On the other hand, Multi Cluster Gateway is part of the Istio service mesh, which provides a more comprehensive set of features for managing traffic between multiple clusters. Istio is an open-source service mesh that enhances the capabilities of Kubernetes for handling traffic management, observability, and security. Multi Cluster Gateway in Istio enables secure communication between services deployed across multiple clusters and supports various protocols and traffic management features beyond HTTP/HTTPS, including TCP and gRPC. If you require advanced traffic management capabilities, such as circuit breaking, fault injection, or distributed tracing, Istio with Multi Cluster Gateway could be a better fit.

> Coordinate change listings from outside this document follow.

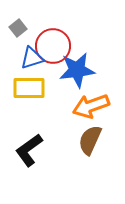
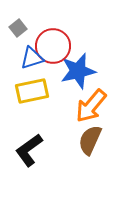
blue star: moved 1 px right, 1 px down; rotated 6 degrees counterclockwise
yellow rectangle: moved 3 px right, 3 px down; rotated 12 degrees counterclockwise
orange arrow: rotated 30 degrees counterclockwise
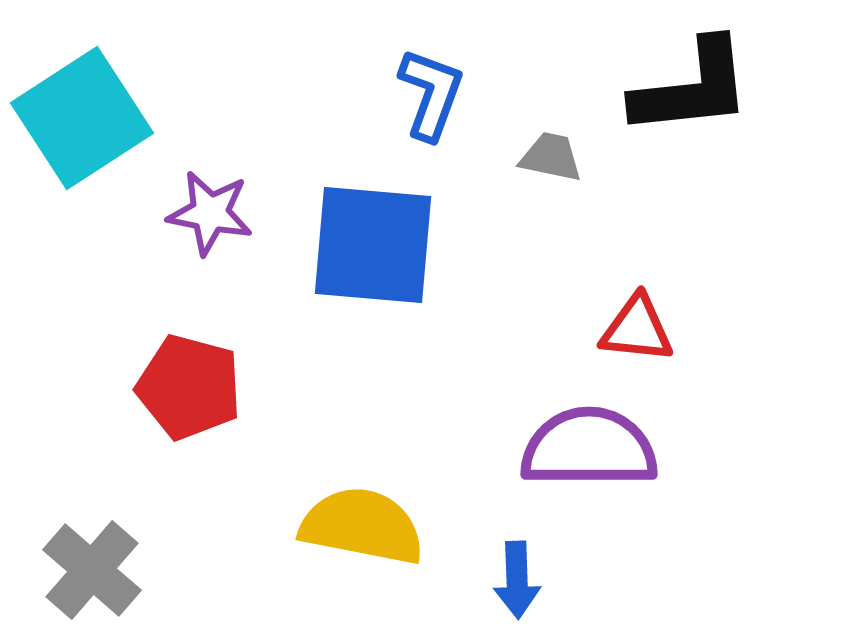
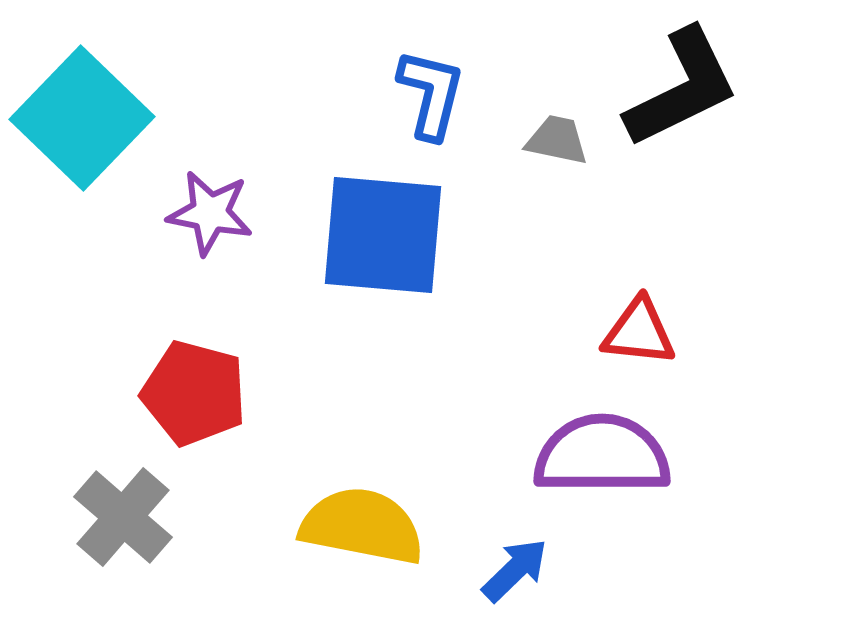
black L-shape: moved 10 px left; rotated 20 degrees counterclockwise
blue L-shape: rotated 6 degrees counterclockwise
cyan square: rotated 13 degrees counterclockwise
gray trapezoid: moved 6 px right, 17 px up
blue square: moved 10 px right, 10 px up
red triangle: moved 2 px right, 3 px down
red pentagon: moved 5 px right, 6 px down
purple semicircle: moved 13 px right, 7 px down
gray cross: moved 31 px right, 53 px up
blue arrow: moved 2 px left, 10 px up; rotated 132 degrees counterclockwise
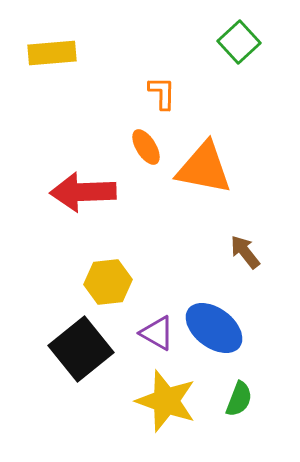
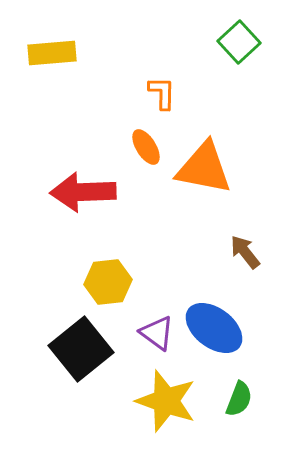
purple triangle: rotated 6 degrees clockwise
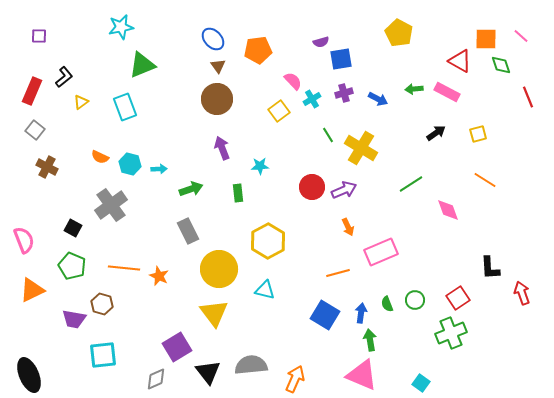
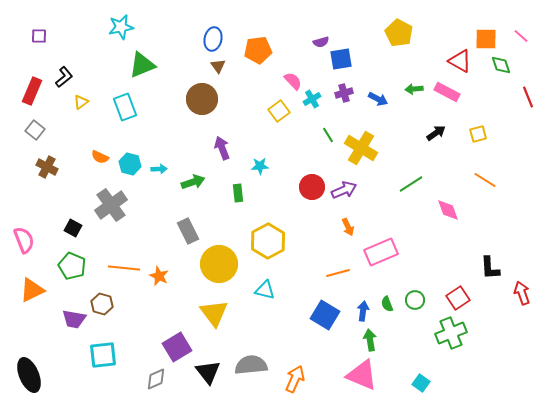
blue ellipse at (213, 39): rotated 55 degrees clockwise
brown circle at (217, 99): moved 15 px left
green arrow at (191, 189): moved 2 px right, 7 px up
yellow circle at (219, 269): moved 5 px up
blue arrow at (361, 313): moved 2 px right, 2 px up
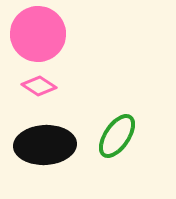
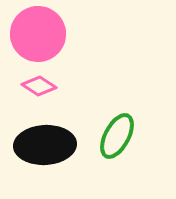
green ellipse: rotated 6 degrees counterclockwise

In summary, if you primarily require HTTP/HTTPS-based traffic routing and load balancing across multiple clusters, GKE Multi Cluster Ingress would be a straightforward option. However, if you need a more comprehensive traffic management solution with support for various protocols and advanced features, Istio with Multi Cluster Gateway would be a more suitable choice. Consider evaluating your specific requirements and comparing the features and capabilities of both options before making a decision.

Multi Cluster Ingress vs Anthos Service Mesh

In summary, while Multi Cluster Ingress focuses on external traffic routing and load balancing across multiple clusters or regions, Anthos Service Mesh is more concerned with managing and securing internal communication between services within a cluster or across clusters. Multi Cluster Ingress acts as an entry point, while Anthos Service Mesh provides advanced service mesh capabilities to enhance observability, control, and security in a microservices architecture.

Multi Cluster Gateway vs Anthos Service Mesh

In summary, the main difference lies in their primary focus and scope of functionality. Multi Cluster Gateway is primarily responsible for managing external traffic and load balancing across multiple clusters, while Anthos Service Mesh focuses on internal service-to-service communication within and across clusters, providing advanced networking, observability, and security features. They can be used together in a multi-cluster environment, where the Multi Cluster Gateway handles external traffic and Anthos Service Mesh provides service-level control and security within the clusters.